Tak boleh aku bermegah selain di dalam
salibMu;
kubuang nikmat dunia demi darahMu yang
kudus.
Berpadu
kasih dan sedih mengalir dari lukaMu;
mahkota duri
yang pedih menjadi keagunganMu.
Votum
PF :Pertolongan kita
adalah dalam nama TUHAN, yang menjadikan langit dan bumi.
5 6’
5 6’ 5
4 3
. KJ 478 a
J : A - min, A - min, A -
min.
Salam
PF :Kasih
karunia dan damai sejahtera dari Allah, Bapa kita, dan dari Tuhan Yesus Kristus
menyertai kamu.
J :Menyertaimu juga.
Titah
Perjamuan Kudus (Duduk)
PF :Seperti yang telah disampaikan pada minggu sebelumnya, perjamuan
kudus adalah suatu pelayanan yang Tuhan Yesus sendiri kehendaki untuk tetap
dilakukan sampai Ia datang kembali dalam kemuliaan kerajaan-Nya.

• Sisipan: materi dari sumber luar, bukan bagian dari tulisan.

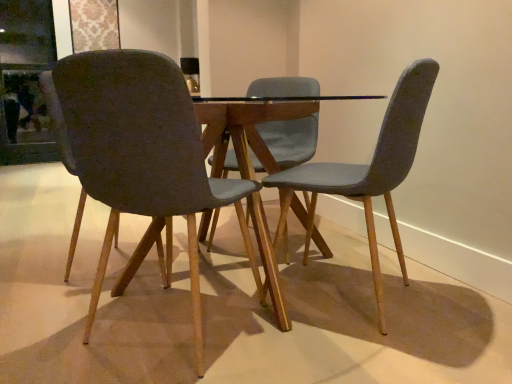 Where is `free space that is to the left of textured gray chair at left, which is the first chair from left to right`? free space that is to the left of textured gray chair at left, which is the first chair from left to right is located at coordinates (52, 324). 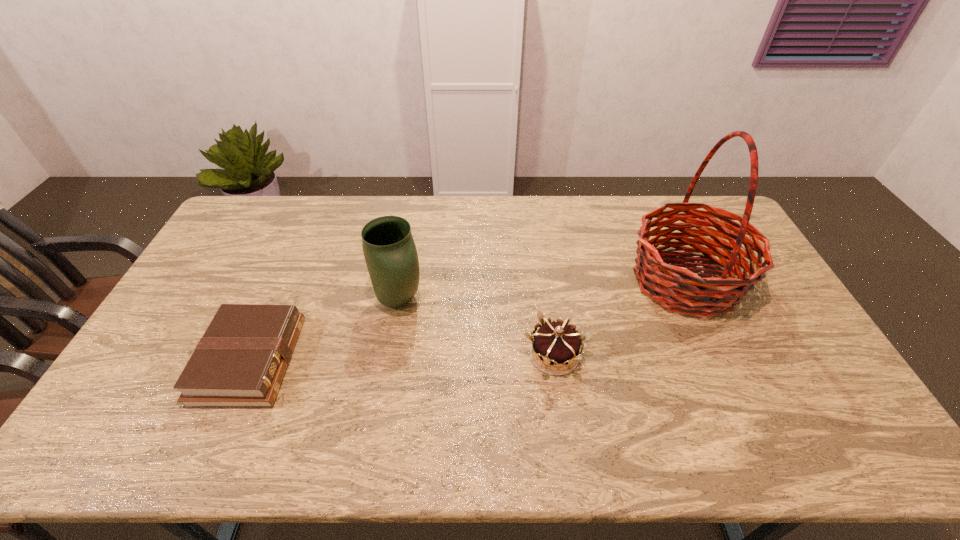 The height and width of the screenshot is (540, 960). In order to click on the rightmost object in this screenshot , I will do `click(696, 295)`.

At what (x,y) coordinates should I click in order to perform the action: click on the tallest object. Please return your answer as a coordinate pair (x, y). This screenshot has width=960, height=540. Looking at the image, I should click on (696, 295).

Locate an element on the screen. This screenshot has width=960, height=540. the second object from left to right is located at coordinates (390, 253).

You are a GUI agent. You are given a task and a screenshot of the screen. Output one action in this format:
    pyautogui.click(x=<x>, y=<y>)
    Task: Click on the vase
    This screenshot has width=960, height=540.
    Given the screenshot: What is the action you would take?
    pyautogui.click(x=390, y=253)

Locate an element on the screen. crown is located at coordinates (556, 343).

Identify the location of the second shortest object. The image size is (960, 540). (556, 343).

You are a GUI agent. You are given a task and a screenshot of the screen. Output one action in this format:
    pyautogui.click(x=<x>, y=<y>)
    Task: Click on the leftmost object
    
    Given the screenshot: What is the action you would take?
    pyautogui.click(x=240, y=362)

You are a GUI agent. You are given a task and a screenshot of the screen. Output one action in this format:
    pyautogui.click(x=<x>, y=<y>)
    Task: Click on the Bible
    This screenshot has width=960, height=540.
    Given the screenshot: What is the action you would take?
    pyautogui.click(x=240, y=362)

Identify the location of vacant space located on the handle side of the rightmost object. This screenshot has width=960, height=540. (586, 281).

Find the location of a particular element. blank area located on the handle side of the rightmost object is located at coordinates (542, 281). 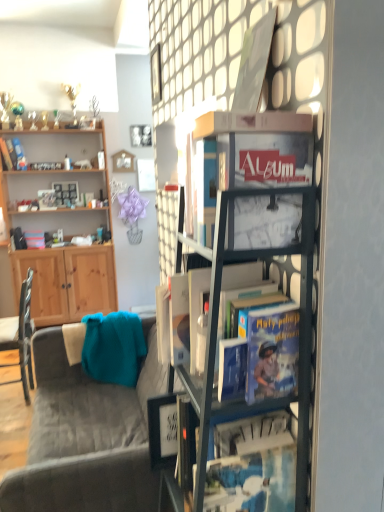 Question: From a real-world perspective, is wooden cabinet at left physically below velvet grey couch at lower left?

Choices:
 (A) no
 (B) yes

Answer: (A)

Question: Is wooden cabinet at left surrounding velvet grey couch at lower left?

Choices:
 (A) no
 (B) yes

Answer: (A)

Question: Can you confirm if wooden cabinet at left is positioned to the right of velvet grey couch at lower left?

Choices:
 (A) no
 (B) yes

Answer: (A)

Question: From the image's perspective, does wooden cabinet at left appear higher than velvet grey couch at lower left?

Choices:
 (A) no
 (B) yes

Answer: (B)

Question: Is wooden cabinet at left shorter than velvet grey couch at lower left?

Choices:
 (A) yes
 (B) no

Answer: (B)

Question: In terms of size, does wooden cabinet at left appear bigger or smaller than metallic silver picture frame at upper center, which appears as the fourth picture frame when viewed from the back?

Choices:
 (A) small
 (B) big

Answer: (B)

Question: In the image, is wooden cabinet at left on the left side or the right side of metallic silver picture frame at upper center, which appears as the fourth picture frame when viewed from the back?

Choices:
 (A) left
 (B) right

Answer: (A)

Question: Would you say wooden cabinet at left is inside or outside metallic silver picture frame at upper center, arranged as the second picture frame when viewed from the right?

Choices:
 (A) inside
 (B) outside

Answer: (B)

Question: From a real-world perspective, is wooden cabinet at left positioned above or below metallic silver picture frame at upper center, the second picture frame from the front?

Choices:
 (A) above
 (B) below

Answer: (B)

Question: In terms of height, does wooden cabinet at left look taller or shorter compared to hardcover book at center, marked as the 2th book in a left-to-right arrangement?

Choices:
 (A) tall
 (B) short

Answer: (A)

Question: From a real-world perspective, relative to hardcover book at center, marked as the 2th book in a left-to-right arrangement, is wooden cabinet at left vertically above or below?

Choices:
 (A) below
 (B) above

Answer: (A)

Question: Based on their sizes in the image, would you say wooden cabinet at left is bigger or smaller than hardcover book at center, arranged as the first book when ordered from the bottom?

Choices:
 (A) small
 (B) big

Answer: (B)

Question: In the image, is wooden cabinet at left positioned in front of or behind hardcover book at center, placed as the 1th book when sorted from front to back?

Choices:
 (A) front
 (B) behind

Answer: (B)

Question: In the image, is metallic silver picture frame at upper center, which is counted as the third picture frame, starting from the front, positioned in front of or behind wooden cabinet at left?

Choices:
 (A) behind
 (B) front

Answer: (A)

Question: Does point (129, 161) appear closer or farther from the camera than point (64, 293)?

Choices:
 (A) farther
 (B) closer

Answer: (A) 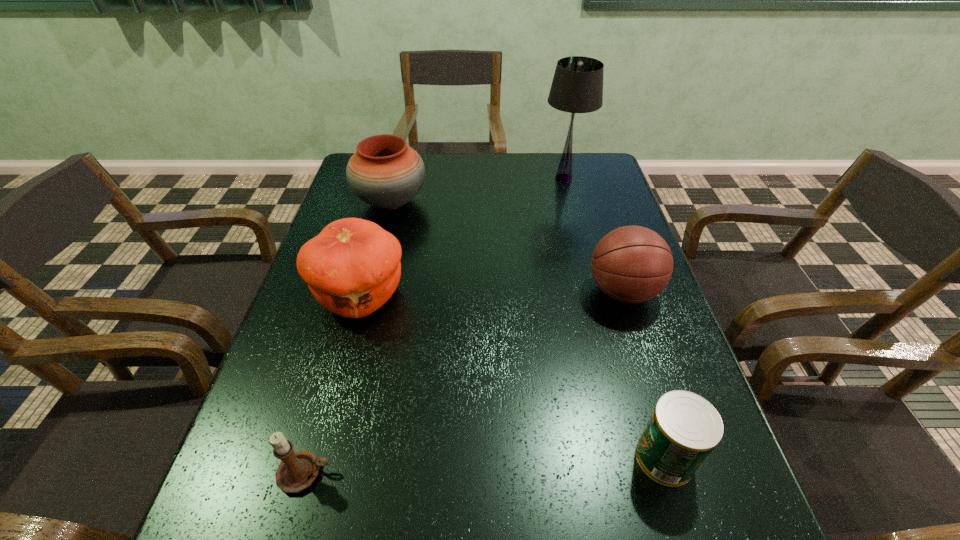 In order to click on vacant area situated on the right of the pottery in this screenshot , I will do `click(539, 202)`.

This screenshot has width=960, height=540. I want to click on vacant region located on the back of the basketball, so click(x=596, y=211).

The image size is (960, 540). Identify the location of free spot located on the back of the can. (624, 324).

Find the location of a particular element. This screenshot has height=540, width=960. free space located 0.400m on the side of the candle holder with the handle is located at coordinates (561, 473).

Find the location of `lampshade that is at the far edge`. lampshade that is at the far edge is located at coordinates (577, 87).

What are the coordinates of `pottery that is at the far edge` in the screenshot? It's located at (384, 172).

At what (x,y) coordinates should I click in order to perform the action: click on pumpkin at the left edge. Please return your answer as a coordinate pair (x, y). Looking at the image, I should click on (352, 268).

The image size is (960, 540). Find the location of `pottery present at the left edge`. pottery present at the left edge is located at coordinates click(384, 172).

This screenshot has width=960, height=540. Identify the location of candle holder positioned at the left edge. (297, 470).

This screenshot has width=960, height=540. Find the location of `lampshade situated at the right edge`. lampshade situated at the right edge is located at coordinates (577, 87). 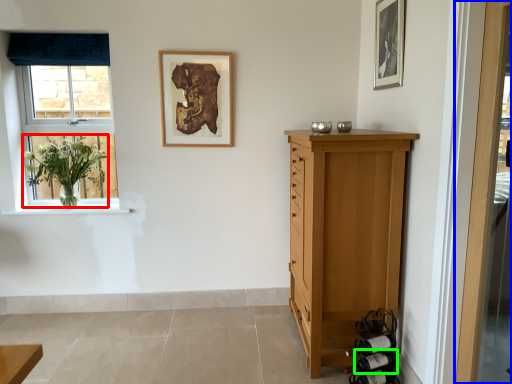 Question: Estimate the real-world distances between objects in this image. Which object is farther from floral arrangement (highlighted by a red box), door (highlighted by a blue box) or wine bottle (highlighted by a green box)?

Choices:
 (A) door
 (B) wine bottle

Answer: (A) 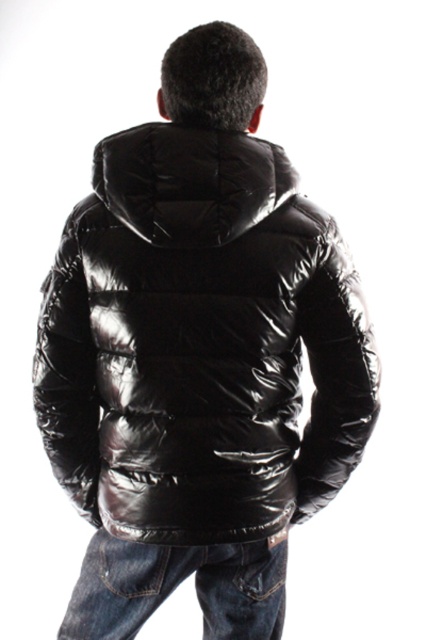 Question: Is glossy black puffer jacket at center positioned in front of denim jeans at lower center?

Choices:
 (A) yes
 (B) no

Answer: (A)

Question: Does glossy black puffer jacket at center have a lesser width compared to denim jeans at lower center?

Choices:
 (A) no
 (B) yes

Answer: (A)

Question: Among these objects, which one is farthest from the camera?

Choices:
 (A) denim jeans at lower center
 (B) glossy black puffer jacket at center

Answer: (A)

Question: Is glossy black puffer jacket at center closer to camera compared to denim jeans at lower center?

Choices:
 (A) yes
 (B) no

Answer: (A)

Question: Which object is farther from the camera taking this photo?

Choices:
 (A) glossy black puffer jacket at center
 (B) denim jeans at lower center

Answer: (B) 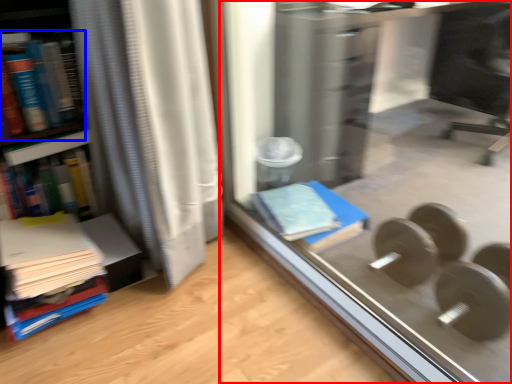 Question: Which of the following is the closest to the observer, glass door (highlighted by a red box) or book (highlighted by a blue box)?

Choices:
 (A) glass door
 (B) book

Answer: (A) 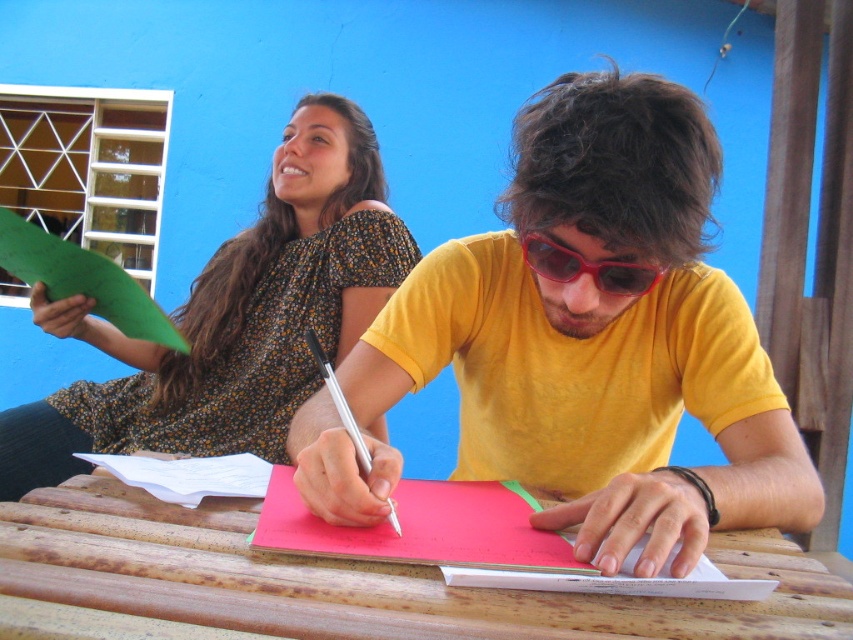 You are a photographer standing at the back of the scene. You want to take a photo of the wooden at center and the red plastic sunglasses at center. Which object will appear larger in your photo?

The wooden at center will appear larger in the photo because it is closer to the viewer than the red plastic sunglasses at center.

You are a photographer trying to capture the yellow matte shirt at center and the metallic silver pen at center in a single frame. Based on their positions, which object is closer to the right edge of the photo?

The yellow matte shirt at center is to the right of the metallic silver pen at center, so it is closer to the right edge of the photo. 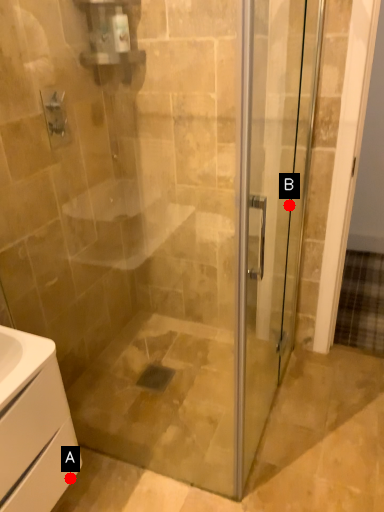 Question: Two points are circled on the image, labeled by A and B beside each circle. Which of the following is the closest to the observer?

Choices:
 (A) A is closer
 (B) B is closer

Answer: (A) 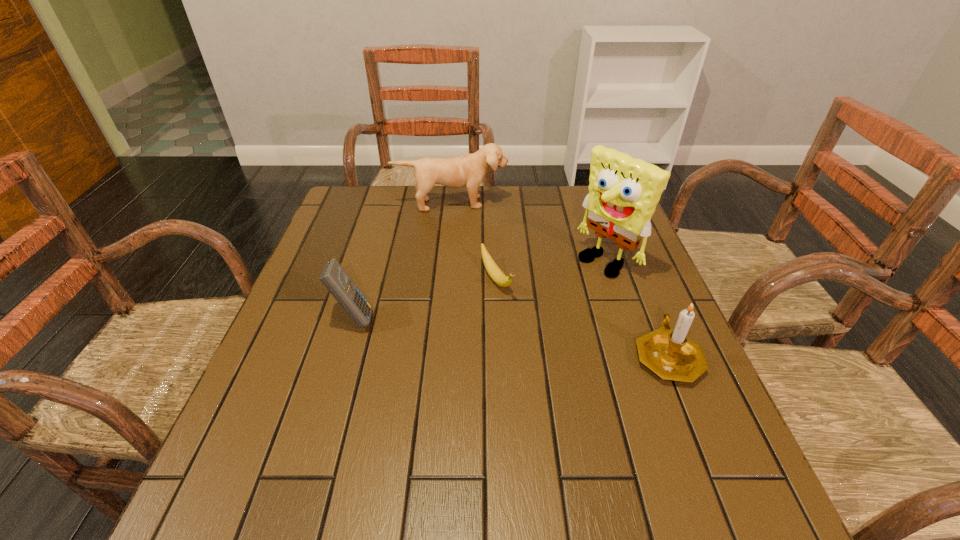 The width and height of the screenshot is (960, 540). What are the coordinates of `vacant space situated 0.150m on the left side of the puppy` in the screenshot? It's located at (461, 241).

The width and height of the screenshot is (960, 540). What are the coordinates of `vacant position located on the left side of the puppy` in the screenshot? It's located at (467, 287).

Identify the location of vacant space located on the left side of the puppy. (461, 246).

What are the coordinates of `free point located at the stem of the banana` in the screenshot? It's located at (558, 375).

Find the location of `vacant space situated at the stem of the banana`. vacant space situated at the stem of the banana is located at coordinates (533, 341).

Where is `vacant space situated at the stem of the banana`? Image resolution: width=960 pixels, height=540 pixels. vacant space situated at the stem of the banana is located at coordinates (540, 350).

This screenshot has height=540, width=960. In order to click on object present at the far edge in this screenshot , I will do `click(468, 170)`.

Find the location of a particular element. The image size is (960, 540). object positioned at the left edge is located at coordinates (333, 276).

Locate an element on the screen. This screenshot has height=540, width=960. candle holder that is positioned at the right edge is located at coordinates (670, 354).

At what (x,y) coordinates should I click in order to perform the action: click on sponge located in the right edge section of the desktop. Please return your answer as a coordinate pair (x, y). This screenshot has width=960, height=540. Looking at the image, I should click on (623, 192). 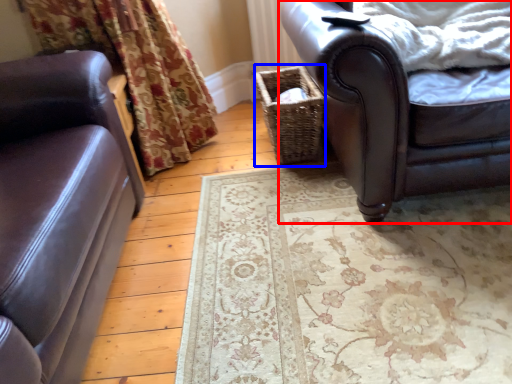 Question: Which of the following is the farthest to the observer, chair (highlighted by a red box) or basket (highlighted by a blue box)?

Choices:
 (A) chair
 (B) basket

Answer: (B)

Setiap kali
kita makan roti dan minum anggur dalam perjamuan kudus, kita memperingati
pengorbanan Tuhan Yesus di kayu salib, yaitu mati untuk menebus dan membebaskan
kita dari kutuk dosa.
Menyanyi “Yesus Kawan Yang Sejati” (KJ 453:
1,3)
Yesus Kawan
yang sejati bagi kita yang lemah.
Tiap hal boleh
dibawa dalam doa padaNya.
O, betapa kita
susah dan percuma berlelah,
Bila kurag
pasrah diri dalam Doa padaNya.
Jika oleh pencobaan kacau-balau hidupmu,
jangan kau berputus asa; pada Tuhan berseru!
Yesus Kawan yang setia, tidak ada taraNya.
Ia tahu kelemahanmu; naikkan doa padaNya!
Perintah Mengasihi
PF :Aku
memberikan perintah baru kepada kamu, yaitu supaya kamu saling mengasihi; sama
seperti Aku telah mengasihi kamu demikian pula kamu harus saling mengasihi. (Yoh 13:34)
Menyanyikan: “Kasih Paling Agung” (PKJ 179:1,2)
1. Kasih paling
agung dari Tuhanku; Kini kusadari di dalam hatiku.
Yesus Mahakasih
dan Mahakudus, korbankan diriNya agar ‘ku ditebus.
Dia menaklukkan
maut & dosaku, Dia memberikan s’galanya untukku!
2. Ini kan kuingat
s’lama hidupku takkan kulupakan sepanjang umurku.
‘Kan
kuberitakan sekelilingku; dan ke ujung dunia sejauh kuatku.
Apapun terjadi
atas diriku tak kan kulepaskan kasihMu, Tuhanku.
Pengakuan Dosa dan Berita
Anugerah
L1 :Jumat
Agung di Golgota, dalam cemooh dan cibir. Yesus berjalan menapaki perbukitan
Golgota. Dengan sombongnya seorang tentara membawa tulisan : “Yesus, orang Nazaret, Raja orang
Yahudi.” Gelak tawa terdengar seolah sebagai respon atas Yesus yang terluka.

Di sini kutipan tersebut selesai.